▸ Work instruction: If a picture appears in the records below, drop it, and reproduce everything else exactly.

▸ Record set:
= Beginning of Section =

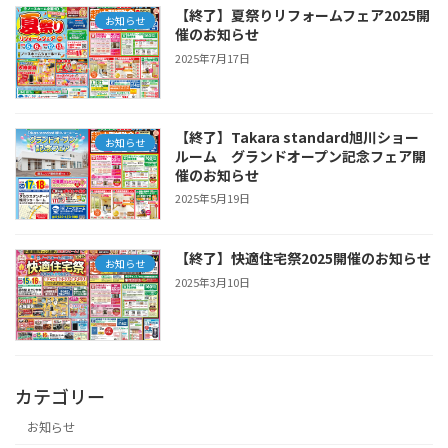
【終了】夏祭りリフォームフェア2025開
お知らせ
催のお知らせ
2025年7月17日
【終了】Takara standard旭川ショー
お知らせ
ルーム グランドオープン記念フェア開
催のお知らせ
2025年5月19日
【終了】快適住宅祭2025開催のお知らせ
お知らせ
2025年3月10日
カテゴリー
お知らせ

= End of Section =

▸ Response below:
【終了】夏祭りリフォームフェア2025開
お知らせ
催のお知らせ
2025年7月17日
【終了】Takara standard旭川ショー
お知らせ
ルーム グランドオープン記念フェア開
催のお知らせ
2025年5月19日
【終了】快適住宅祭2025開催のお知らせ
お知らせ
2025年3月10日
カテゴリー
お知らせ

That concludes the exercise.